The work is not to collect impressive device counts. The work is to recover a live field: synchronized video evidence for Fensalir GPU fusion, synchronized audio evidence for a volumetric sound field, and final outputs that OBS can use without pretending raw unsynchronized sources are a world.

Start with:

Naming note: Fensalir is the engine/windowing/rendering/D3D12 layer. Older research notes may still use the previous engine name.

Machine Shape

flowchart TD
    C["direct camera drivers"] --> R["Mimir.Runtime rolling buffers"]
    A["ASIO mic + loopback drivers"] --> R
    N["network feed producers"] --> R
    R --> Q["Fensalir UI + GPU fusion"]
    R --> F["Faust/native DSP"]
    Q --> V["Spout2 / program video"]
    F --> S["program stems + spatial bed"]
    V --> O["OBS"]
    S --> O

Ownership is deliberately narrow:

  • Mimir.Runtime owns stream identity, bounded rolling buffers, timing state, and synchronization contracts.
  • Native capture workers own device reads and append typed sample handles.
  • Fensalir owns the window, UI, D3D12 bridge, visual fusion, and program video publication.
  • Faust/native DSP owns hot audio alignment, resampling, suppression, separation, spatialization, and stems.
  • OBS owns broadcast composition. It does not own synchronization.

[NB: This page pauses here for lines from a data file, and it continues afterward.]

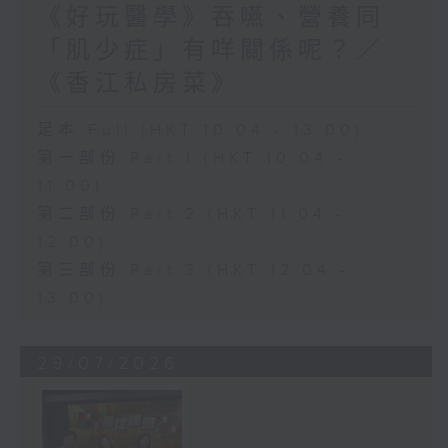
《好玩醫學》吞嚥、營養同
「肌少症」有咩關係呢？／
《香江私房菜》
足本 Full (HKT 10:04 - 13:00)
第一部份 Part 1 (HKT 10:04 -
11:00)
第二部份 Part 2 (HKT 11:04 -
12:00)
第三部份 Part 3 (HKT 12:04 -
13:00)
29/07/2026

The default runtime window is five seconds. That is not accidental latency. It is the compute budget for lining up independent clocks, absorbing late network feeds, and extracting a coherent field before the audience sees it.

Why The Precision Matters

Mimir’s sync work is not audiophile fussing. At room scale, tiny timing errors turn directly into location errors. Sound moves about 34 centimeters in one millisecond. At microsecond precision, delay already becomes useful spatial evidence. At the nanosecond-precision target, timing is no longer a vague latency number; it is a measurement surface.

The active audio calibration uses coded chirps. A chirp sweeps through frequencies; a chirplet transform lets Mimir identify exactly which little sweep arrived, when it arrived, and how the speaker, room, and microphone changed its frequency response. That gives the system two useful facts at once:

  • timing: how late each microphone or receiver is relative to the reference;
  • coloration: which frequencies each path hears clearly, weakly, or falsely.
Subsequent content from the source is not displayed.